INFORMATION SHOWN: Begin
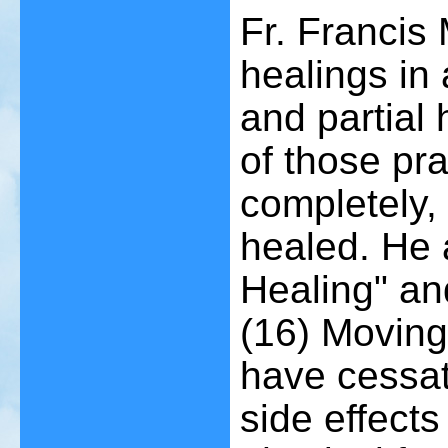
Fr. Francis
healings in 
and partial
of those pr
completely,
healed. He 
Healing" and
(16)
Moving 
have cessat
side effects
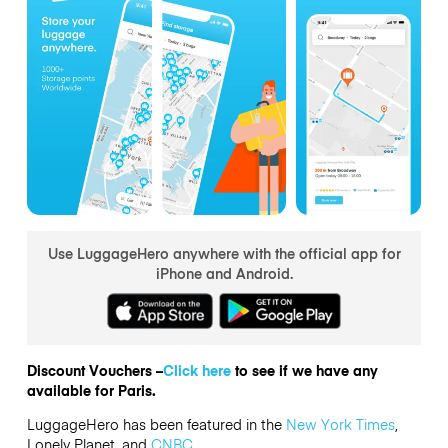
Use LuggageHero anywhere with the official app for
iPhone and Android.
Discount Vouchers –
Click here
to see if we have any
available for Paris.
LuggageHero has been featured in the
New York Times
,
Lonely Planet, and
CNBC
.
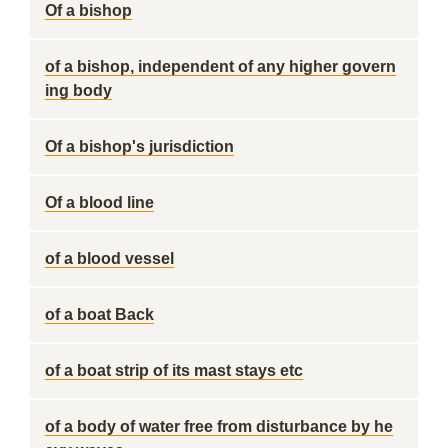
Of a bishop
of a bishop, independent of any higher govern
ing body
Of a bishop's jurisdiction
Of a blood line
of a blood vessel
of a boat Back
of a boat strip of its mast stays etc
of a body of water free from disturbance by he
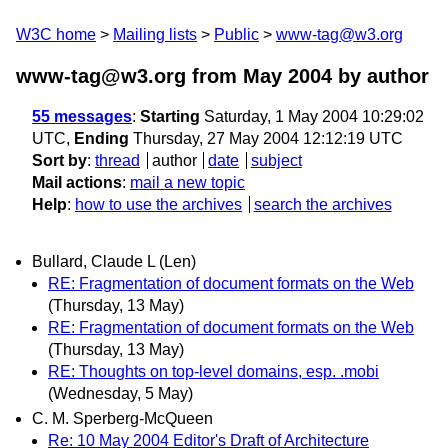
W3C home
Mailing lists
Public
www-tag@w3.org
www-tag@w3.org from May 2004
by author
55 messages
:
Starting
Saturday, 1 May 2004 10:29:02
UTC,
Ending
Thursday, 27 May 2004 12:12:19 UTC
Sort by
:
thread
author
date
subject
Mail actions
:
mail a new topic
Help
:
how to use the archives
search the archives
Bullard, Claude L (Len)
RE: Fragmentation of document formats on the Web
(Thursday, 13 May)
RE: Fragmentation of document formats on the Web
(Thursday, 13 May)
RE: Thoughts on top-level domains, esp. .mobi
(Wednesday, 5 May)
C. M. Sperberg-McQueen
Re: 10 May 2004 Editor's Draft of Architecture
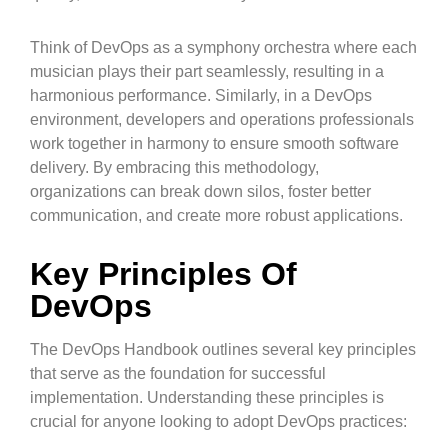
Think of DevOps as a symphony orchestra where each
musician plays their part seamlessly, resulting in a
harmonious performance. Similarly, in a DevOps
environment, developers and operations professionals
work together in harmony to ensure smooth software
delivery. By embracing this methodology,
organizations can break down silos, foster better
communication, and create more robust applications.
Key Principles Of
DevOps
The DevOps Handbook outlines several key principles
that serve as the foundation for successful
implementation. Understanding these principles is
crucial for anyone looking to adopt DevOps practices:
INFORMATION SHOWN: End
_TRY IT:_ Could you copy exactly the lines from the one containing "organizations can break" through the end of the records above, and nothing more?

_SOLUTION TO THIS TASK:_
organizations can break down silos, foster better
communication, and create more robust applications.
Key Principles Of
DevOps
The DevOps Handbook outlines several key principles
that serve as the foundation for successful
implementation. Understanding these principles is
crucial for anyone looking to adopt DevOps practices:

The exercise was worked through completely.